Ella miró desamparada a Roberta.

─¡Si ahora me dijera cómo conoció a Archibald Smith!… ─Su sorpresa parecía sincera─. Y por qué le dio una carta para Roberta…

─¡Smith! ¿Qué tiene que ver ese viejo fósil con todo esto?

─Eso es lo que quisiera saber.

─Ahora sí que está usted loco.

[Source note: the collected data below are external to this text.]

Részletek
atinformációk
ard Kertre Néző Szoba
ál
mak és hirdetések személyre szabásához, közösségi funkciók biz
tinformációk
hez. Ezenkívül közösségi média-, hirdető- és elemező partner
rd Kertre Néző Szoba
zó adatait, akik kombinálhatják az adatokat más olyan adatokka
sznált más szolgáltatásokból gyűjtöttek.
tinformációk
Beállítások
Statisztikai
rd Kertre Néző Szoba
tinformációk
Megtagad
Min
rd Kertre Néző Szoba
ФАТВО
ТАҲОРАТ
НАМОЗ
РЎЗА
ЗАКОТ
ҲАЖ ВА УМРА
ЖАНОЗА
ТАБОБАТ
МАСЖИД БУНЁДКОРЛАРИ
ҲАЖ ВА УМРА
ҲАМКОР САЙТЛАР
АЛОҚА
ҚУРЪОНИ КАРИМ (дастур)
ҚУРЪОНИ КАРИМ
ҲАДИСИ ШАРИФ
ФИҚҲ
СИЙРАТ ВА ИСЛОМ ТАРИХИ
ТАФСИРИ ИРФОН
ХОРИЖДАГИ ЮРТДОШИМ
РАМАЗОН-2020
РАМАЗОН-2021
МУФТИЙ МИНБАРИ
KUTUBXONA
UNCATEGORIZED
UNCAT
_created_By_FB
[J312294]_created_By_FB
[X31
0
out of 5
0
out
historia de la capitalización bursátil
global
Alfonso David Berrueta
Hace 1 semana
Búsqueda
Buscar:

Él nada tiene que ver con eso.

─Bueno. ¿Cómo lo conoció? ¿Qué es…?

Sonó el timbre de la calle.

─Vea quién es ─indiqué a Edna.

Ella fue al teléfono, oprimió el botón y dijo:

─¿Quién es?

Mirando su rostro, comprendí por su expresión de temor cuál era la contestación.

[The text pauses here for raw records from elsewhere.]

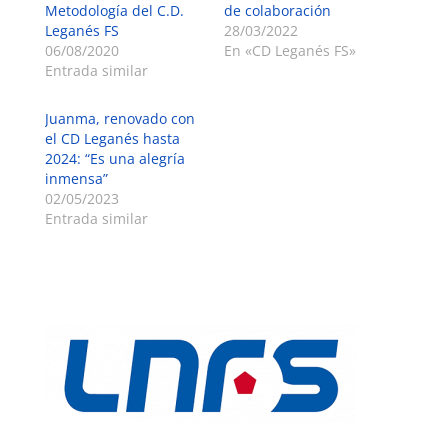
Metodología del C.D.
de colaboración
Leganés FS
28/03/2022
06/08/2020
En «CD Leganés FS»
Entrada similar
Juanma, renovado con
el CD Leganés hasta
2024: “Es una alegría
inmensa”
02/05/2023
Entrada similar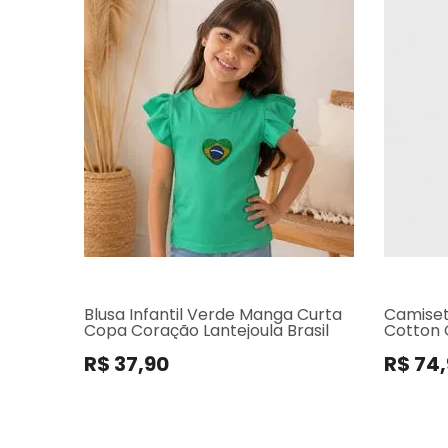
Blusa Infantil Verde Manga Curta
Camiset
Copa Coração Lantejoula Brasil
Cotton 
R$ 37,90
R$ 74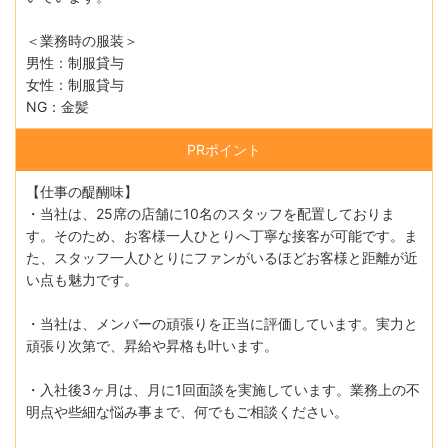
＜業務時の服装＞
男性：制服貸与
女性：制服貸与
NG：金髪
PRポイント
【仕事の醍醐味】
・当社は、25席の店舗に10名のスタッフを配置しておりま
す。そのため、お客様一人ひとりへ丁寧な接客が可能です。ま
た、スタッフ一人ひとりにファンがいるほどお客様と距離が近
い点も魅力です。
・当社は、メンバーの頑張りを正当に評価しています。実力と
頑張り次第で、昇給や昇格も叶います。
・入社後3ヶ月は、月に1回面談を実施しています。業務上の不
明点や些細な悩み事まで、何でもご相談ください。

─¿Tiene aquí todas sus cosas? ─pregunté a Roberta─. ¿Una maleta, ropas?

Ella meneó la cabeza.

─Dejé el apartamento sin nada. Telegrafié a Edna y ella me mandó el dinero para venirme. No he podido comprar nada. Yo…

─Recoja todo lo que tiene. Todo lo que puede indicar su presencia aquí y vamos.

─No comprendo ─dijo.

Le indiqué a Edna:

─Oprima el botón que abre la puerta de la calle. Recoja todas estas puntas de cigarros y tírelas por la ventana. Haga como si se estuviera poniendo ese peinador cuando ellos lleguen a la puerta.

Vi la mano de Edna que tocaba el botón.

─¿Quién es? ─preguntó Roberta.

Edna se volvió hacia ella. Sus labios temblaban y no podía hablar.

─La policía, naturalmente ─dije yo, y tomando a Roberta de la mano la llevé hacia la puerta.